- [WHAT YOU NEED TO DO]: The first line of the entries and each line after it, through the one that contains "réseau de quatre", are to be duplicated exactly; no picture belongs in the copy.

- [PROVIDED DATA]:
###

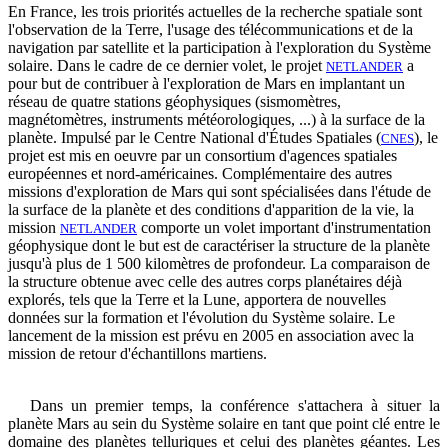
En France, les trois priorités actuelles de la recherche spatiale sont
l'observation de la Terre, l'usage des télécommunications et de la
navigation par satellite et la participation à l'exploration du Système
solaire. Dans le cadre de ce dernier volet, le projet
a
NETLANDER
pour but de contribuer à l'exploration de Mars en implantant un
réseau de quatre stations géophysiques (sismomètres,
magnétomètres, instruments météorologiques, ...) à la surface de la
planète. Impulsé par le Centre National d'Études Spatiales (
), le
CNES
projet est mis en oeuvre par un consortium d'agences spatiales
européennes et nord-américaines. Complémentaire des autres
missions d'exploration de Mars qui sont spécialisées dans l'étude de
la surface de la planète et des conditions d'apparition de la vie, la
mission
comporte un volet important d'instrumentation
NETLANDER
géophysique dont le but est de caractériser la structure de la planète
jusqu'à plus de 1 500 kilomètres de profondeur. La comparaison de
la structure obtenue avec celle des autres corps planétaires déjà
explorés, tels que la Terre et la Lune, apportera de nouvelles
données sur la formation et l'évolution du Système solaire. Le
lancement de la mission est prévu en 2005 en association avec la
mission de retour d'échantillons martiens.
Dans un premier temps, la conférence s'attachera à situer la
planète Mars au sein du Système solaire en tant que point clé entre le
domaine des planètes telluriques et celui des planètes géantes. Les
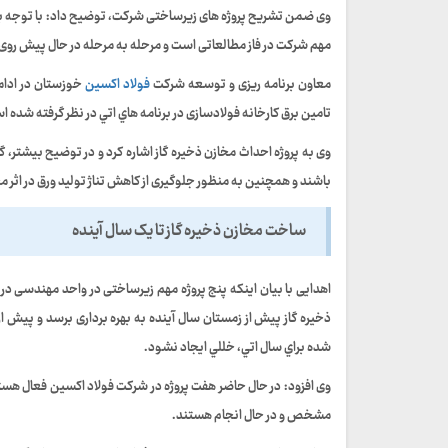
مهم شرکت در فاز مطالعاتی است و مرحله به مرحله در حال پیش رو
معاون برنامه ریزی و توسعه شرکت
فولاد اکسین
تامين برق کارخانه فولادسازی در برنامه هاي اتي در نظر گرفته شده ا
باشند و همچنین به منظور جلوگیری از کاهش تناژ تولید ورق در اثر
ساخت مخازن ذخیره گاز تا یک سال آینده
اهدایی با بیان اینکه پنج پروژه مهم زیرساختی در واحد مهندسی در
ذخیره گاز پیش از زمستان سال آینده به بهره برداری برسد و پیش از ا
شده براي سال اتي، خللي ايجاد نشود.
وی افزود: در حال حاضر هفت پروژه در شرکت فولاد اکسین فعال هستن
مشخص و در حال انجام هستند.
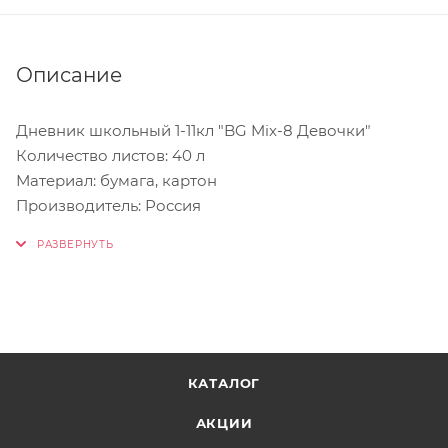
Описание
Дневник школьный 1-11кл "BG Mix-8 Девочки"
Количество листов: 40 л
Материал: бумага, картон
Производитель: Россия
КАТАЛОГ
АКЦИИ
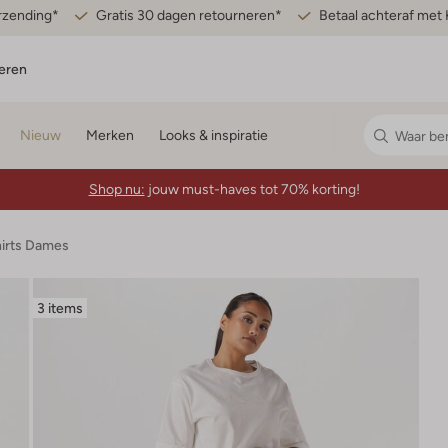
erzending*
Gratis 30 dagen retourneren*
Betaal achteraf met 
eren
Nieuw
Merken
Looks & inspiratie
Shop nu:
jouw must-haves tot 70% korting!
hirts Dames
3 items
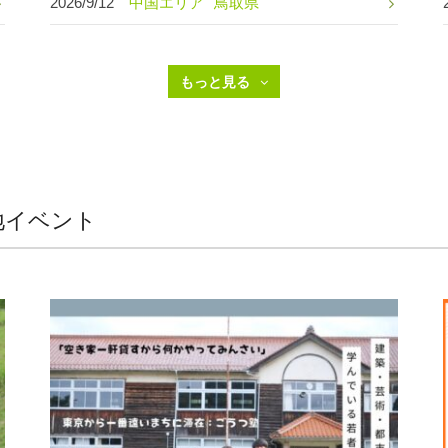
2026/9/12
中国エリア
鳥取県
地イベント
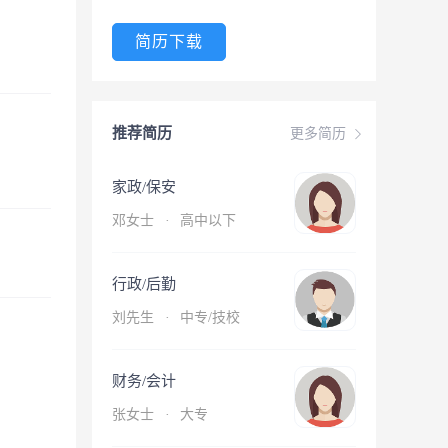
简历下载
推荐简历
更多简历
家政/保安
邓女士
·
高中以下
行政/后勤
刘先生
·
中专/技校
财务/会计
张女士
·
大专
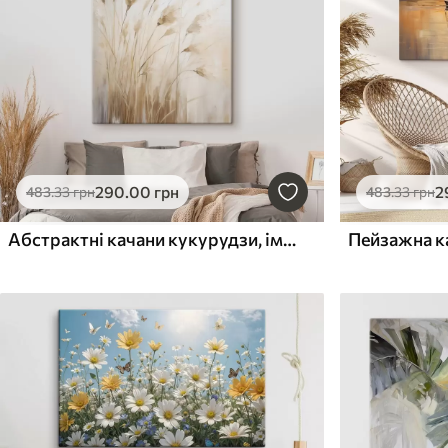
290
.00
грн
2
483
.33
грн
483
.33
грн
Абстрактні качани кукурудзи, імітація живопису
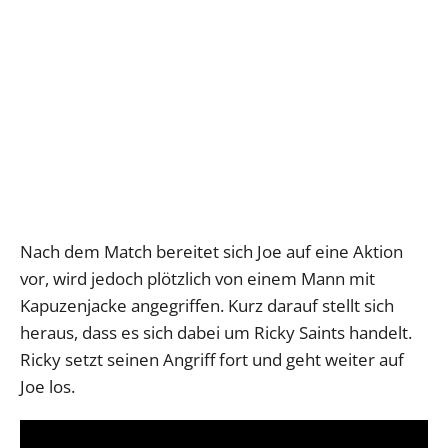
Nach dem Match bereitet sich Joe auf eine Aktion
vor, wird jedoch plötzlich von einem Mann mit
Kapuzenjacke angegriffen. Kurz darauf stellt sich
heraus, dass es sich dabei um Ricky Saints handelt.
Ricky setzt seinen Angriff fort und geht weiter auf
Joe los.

###

- [WORKED SOLUTION]:
En France, les trois priorités actuelles de la recherche spatiale sont
l'observation de la Terre, l'usage des télécommunications et de la
navigation par satellite et la participation à l'exploration du Système
solaire. Dans le cadre de ce dernier volet, le projet
a
NETLANDER
pour but de contribuer à l'exploration de Mars en implantant un
réseau de quatre stations géophysiques (sismomètres,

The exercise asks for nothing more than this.